Work to complete: Retype, word for word, every line from the one holding "Kein Homeoffice möglich" through the one holding "persönliche Entwicklungsmöglichkeiten." in the entries below, both included, and only those lines.

☆ ☆ ☆ ☆ ☆

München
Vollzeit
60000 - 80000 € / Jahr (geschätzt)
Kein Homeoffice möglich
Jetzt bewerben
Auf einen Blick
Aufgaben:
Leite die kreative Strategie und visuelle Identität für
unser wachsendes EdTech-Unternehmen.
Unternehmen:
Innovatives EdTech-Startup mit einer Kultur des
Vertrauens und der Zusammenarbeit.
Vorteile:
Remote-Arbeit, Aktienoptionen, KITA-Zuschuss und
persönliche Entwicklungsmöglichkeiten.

☆ ☆ ☆ ☆ ☆

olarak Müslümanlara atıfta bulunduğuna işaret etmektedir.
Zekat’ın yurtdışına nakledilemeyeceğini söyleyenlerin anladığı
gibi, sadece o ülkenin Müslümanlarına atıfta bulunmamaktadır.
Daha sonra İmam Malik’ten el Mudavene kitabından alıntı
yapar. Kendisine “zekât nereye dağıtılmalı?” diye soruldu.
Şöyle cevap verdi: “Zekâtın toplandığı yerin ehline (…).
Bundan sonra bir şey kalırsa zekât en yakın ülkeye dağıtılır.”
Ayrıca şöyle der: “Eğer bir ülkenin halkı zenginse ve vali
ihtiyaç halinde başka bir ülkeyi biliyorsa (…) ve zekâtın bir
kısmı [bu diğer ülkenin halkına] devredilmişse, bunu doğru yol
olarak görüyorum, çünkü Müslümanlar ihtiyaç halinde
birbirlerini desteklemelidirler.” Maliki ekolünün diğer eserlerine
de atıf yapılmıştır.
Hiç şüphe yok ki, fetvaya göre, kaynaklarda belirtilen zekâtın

☆ ☆ ☆ ☆ ☆

Task answer:
Kein Homeoffice möglich
Jetzt bewerben
Auf einen Blick
Aufgaben:
Leite die kreative Strategie und visuelle Identität für
unser wachsendes EdTech-Unternehmen.
Unternehmen:
Innovatives EdTech-Startup mit einer Kultur des
Vertrauens und der Zusammenarbeit.
Vorteile:
Remote-Arbeit, Aktienoptionen, KITA-Zuschuss und
persönliche Entwicklungsmöglichkeiten.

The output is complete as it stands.